Canım oğlum! Önceleri maişet derdiyle uğraşırken sizi ihmal ettiğimi fark etmemişim. Fark ettiğimde de iş işten geçmişti. Gelenekten gelen baba ciddiyetiyle telif edilen babalıkla fark edemiyor insan zamanında. Ama her birinizi yuvadan uçurunca, bir kara koca kalınca başbaşa; insan bir anda boşlukta kalıyor. Şimdi hasretiniz öyle yakar oldu ki sineyi; ne ummanlar söndürür bu yangını ne Uludağın karı buzu soğutur hararetini.

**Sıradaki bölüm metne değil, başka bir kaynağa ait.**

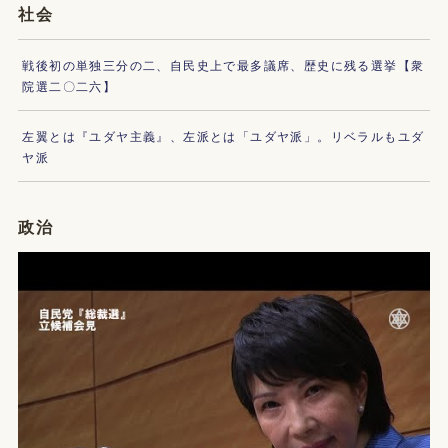
社会
戦後初の単独三分の二、自民史上で最多議席、歴史に残る選挙【衆
院選二〇二六】
左翼とは『ユダヤ主義』、左派とは「ユダヤ派」。リベラルもユダ
ヤ派
政治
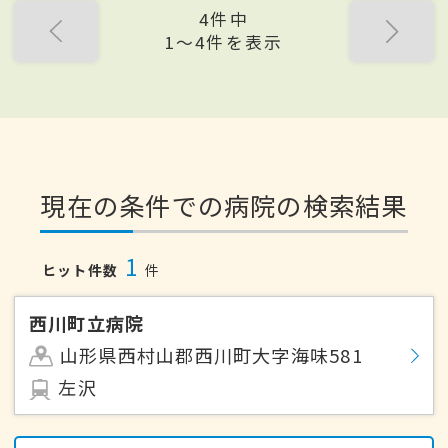
4件中
1〜4件を表示
現在の条件での病院の検索結果
1
ヒット件数
件
西川町立病院
山形県西村山郡西川町大字海味581
左沢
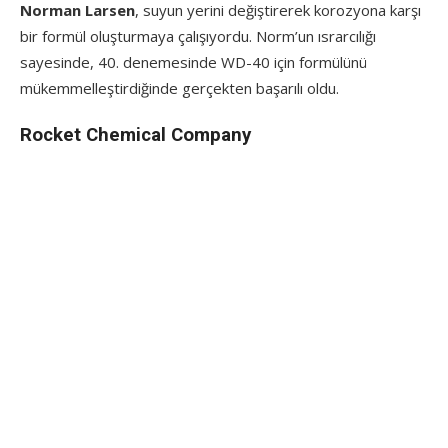
Norman Larsen
, suyun yerini değiştirerek korozyona karşı
bir formül oluşturmaya çalışıyordu. Norm’un ısrarcılığı
sayesinde, 40. denemesinde WD-40 için formülünü
mükemmelleştirdiğinde gerçekten başarılı oldu.
Rocket Chemical Company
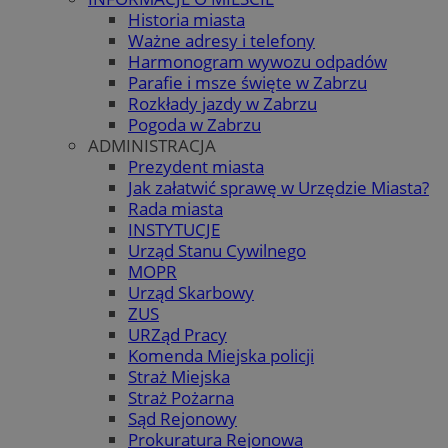
Historia miasta
Ważne adresy i telefony
Harmonogram wywozu odpadów
Parafie i msze święte w Zabrzu
Rozkłady jazdy w Zabrzu
Pogoda w Zabrzu
ADMINISTRACJA
Prezydent miasta
Jak załatwić sprawę w Urzędzie Miasta?
Rada miasta
INSTYTUCJE
Urząd Stanu Cywilnego
MOPR
Urząd Skarbowy
ZUS
URZąd Pracy
Komenda Miejska policji
Straż Miejska
Straż Pożarna
Sąd Rejonowy
Prokuratura Rejonowa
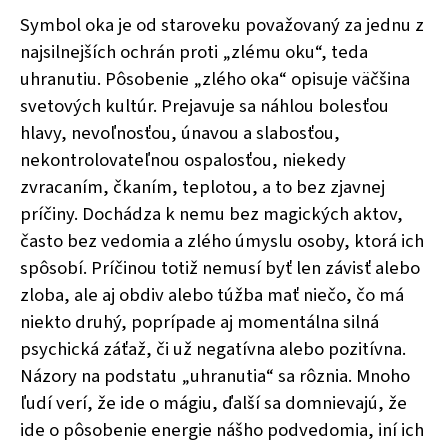
Symbol oka je od staroveku považovaný za jednu z
najsilnejších ochrán proti „zlému oku“, teda
uhranutiu. Pôsobenie „zlého oka“ opisuje väčšina
svetových kultúr. Prejavuje sa náhlou bolesťou
hlavy, nevoľnosťou, únavou a slabosťou,
nekontrolovateľnou ospalosťou, niekedy
zvracaním, čkaním, teplotou, a to bez zjavnej
príčiny. Dochádza k nemu bez magických aktov,
často bez vedomia a zlého úmyslu osoby, ktorá ich
spôsobí. Príčinou totiž nemusí byť len závisť alebo
zloba, ale aj obdiv alebo túžba mať niečo, čo má
niekto druhý, poprípade aj momentálna silná
psychická záťaž, či už negatívna alebo pozitívna.
Názory na podstatu „uhranutia“ sa rôznia. Mnoho
ľudí verí, že ide o mágiu, ďalší sa domnievajú, že
ide o pôsobenie energie nášho podvedomia, iní ich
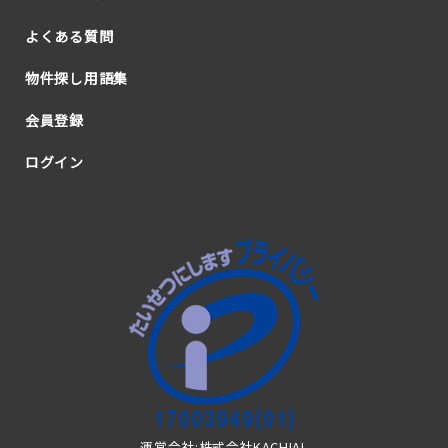
よくある質問
物件探し用語集
会員登録
ログイン
運営会社:株式会社KACHIAL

Ama bütün bu acılarımızı ve hasretinizi hafifleten, bizi teselli edense; maalesef ülkemizdeki hukuksuzluklar. Polisin sizi bulmak için defalarca çeşitli adreslere baskınlar yaptığını duyunca; "iyi ki burada değilsiniz" diyoruz annenle. Kendimizi öyle teselli ediyoruz.
Geçenlerde polis arkadaşın Ahmet'i bulamayınca; seksen küsur yaşında özürlü babasını alıp götürdüler. Kızından duyduğumuza göre; iki gün sadece kuru ekmek ve su vermişler. Adamın şekeri, tansiyonu var. Kızcağız yalvarmış "Bırakın babamı" diye, "Oğlu gelsin kurtarsın" demişler. Şimdi bize de gelecekler diye bekliyoruz oğlum. Sanma ki korkuyorum oğlum. Bilakis seviniyorum. Bizim için artık yaş kemâle erdi. Heba ettiğimiz ömrü bel ki hapishanede şehadetle hitame erdiririz. Hatta annenle konuştuk. Birimizi alırlarsa; "Beni de Süleyman'ın yerine alın" diyelim diyor. Gülmüştük biraz ülkemizin ağlanacak haline.
Canım oğlum! Biz hayatta, kalmadık minnet altında. Sizin terk ettiğiniz yerin nazarımuzda değeri düştü. Kıymetler paimal oldu. Ben sizi zamanında emin ellere teslim ettim. Hiç de pişman değilim. Kim olsa o teslim eder o mütebessim nurani cemal sahibi adanmışlara. Şimdi büyük sıkıntılar yaşatsalar da bu hasbi diğer-kam yiğitlere, onları asla dize getiremeyecekler. Çünkü onların ahlak-ı peygamber ahlakı. Tastamam kemal sahibi ve buna şahit şark ile garbı, cenub ile şimali.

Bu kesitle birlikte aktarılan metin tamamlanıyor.